* _ACTIVITY_
All of the entries, apart from their pictures, are to be copied verbatim.

* _EXTRACTED INFORMATION_

########

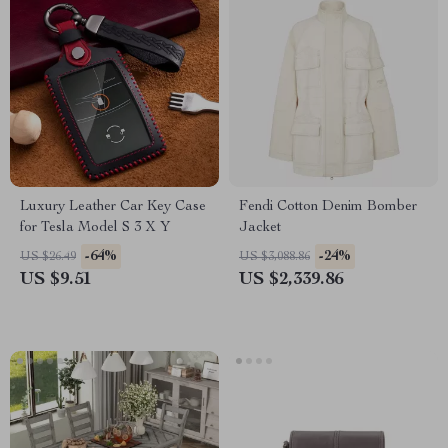
Luxury Leather Car Key Case
Fendi Cotton Denim Bomber
for Tesla Model S 3 X Y
Jacket
-64%
-24%
US $26.49
US $3,088.86
US $9.51
US $2,339.86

########

* _THE ANSWER_
Luxury Leather Car Key Case
Fendi Cotton Denim Bomber
for Tesla Model S 3 X Y
Jacket
-64%
-24%
US $26.49
US $3,088.86
US $9.51
US $2,339.86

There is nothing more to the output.